■ WORK INSTRUCTIONS ■
All lines from the one containing "Edelstahlmöbel - Serie TOP / AISI 304" through the last line below must be duplicated exactly, with nothing outside that span.

[Opening INPUT section]

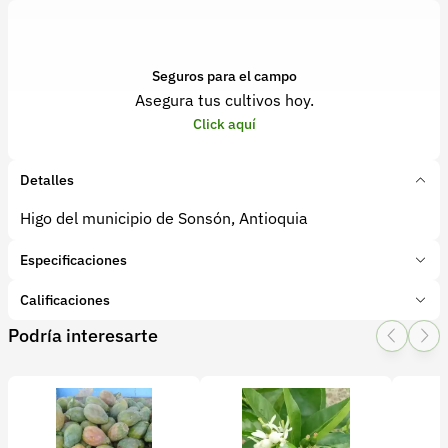
Seguros para el campo
Asegura tus cultivos hoy.
Click aquí
Detalles
Higo del municipio de Sonsón, Antioquia
Especificaciones
Marca:
Agro Antioquia Digital
Calificaciones
Presentación:
cajas 25 kg
Podría interesarte
Tipo de producto:
Producto final
1 Star
2 Star
3 Star
4 Star
5 Star
0
Categoría:
Frutas
Subcategoría:
Higo
0 calificaciones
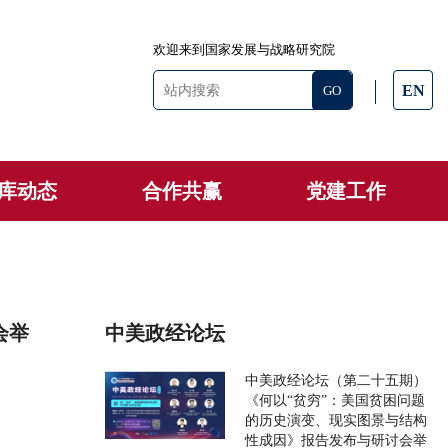
欢迎来到国家发展与战略研究院
EN
库动态
合作共赢
党建工作
会举
中美政经论坛
中美政经论坛（第二十五期）
《何以“贫穷”：美国贫困问题
的历史演变、现实图景与结构
性成因》报告发布与研讨会举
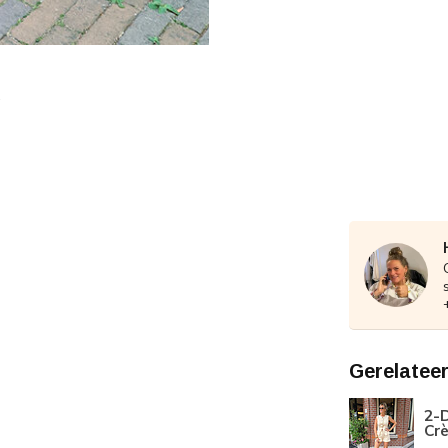
Gerelatee
2-D
Cr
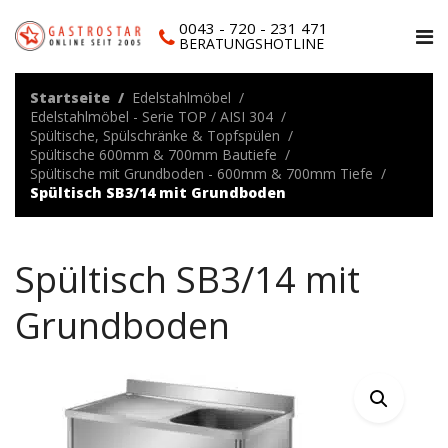
0043 - 720 - 231 471
BERATUNGSHOTLINE
Startseite
Edelstahlmöbel
Edelstahlmöbel - Serie TOP / AISI 304
Spültische, Spülschränke & Topfspülen
Spültische 600mm & 700mm Bautiefe
Spültische mit Grundboden - 600mm & 700mm Tiefe
Spültisch SB3/14 mit Grundboden
Spültisch SB3/14 mit
Grundboden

[Closing INPUT section]

■ ANSWER TO THIS TASK ■
Edelstahlmöbel - Serie TOP / AISI 304
Spültische, Spülschränke & Topfspülen
Spültische 600mm & 700mm Bautiefe
Spültische mit Grundboden - 600mm & 700mm Tiefe
Spültisch SB3/14 mit Grundboden
Spültisch SB3/14 mit
Grundboden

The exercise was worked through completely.